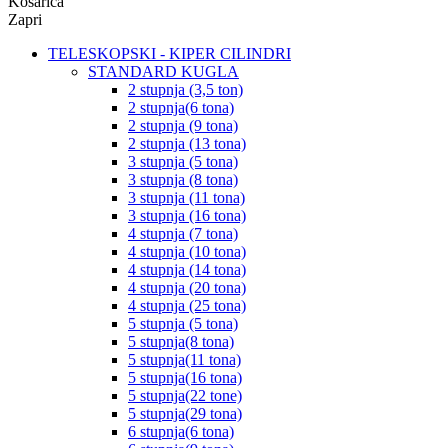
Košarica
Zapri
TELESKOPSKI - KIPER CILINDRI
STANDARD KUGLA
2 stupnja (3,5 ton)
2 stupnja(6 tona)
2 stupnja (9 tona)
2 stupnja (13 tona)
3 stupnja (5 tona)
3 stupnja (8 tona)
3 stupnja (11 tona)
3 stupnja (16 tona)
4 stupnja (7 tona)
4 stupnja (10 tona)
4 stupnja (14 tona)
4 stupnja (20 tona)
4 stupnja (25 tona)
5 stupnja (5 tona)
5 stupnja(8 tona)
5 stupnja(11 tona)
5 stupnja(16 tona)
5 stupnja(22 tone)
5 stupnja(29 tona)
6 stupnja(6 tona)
==
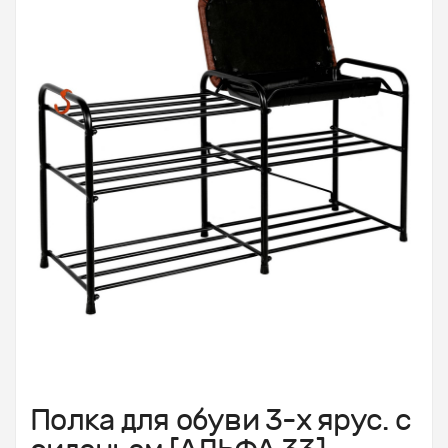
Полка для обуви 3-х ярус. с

WHAT TO DO - Go through the listing above and write out exactly the lines starting with the one holding "5 stupnja(16 tona)" and running through the one holding "6 stupnja(6 tona)", ends included, and no others.

SOLUTION FOR THIS PROBLEM -
5 stupnja(16 tona)
5 stupnja(22 tone)
5 stupnja(29 tona)
6 stupnja(6 tona)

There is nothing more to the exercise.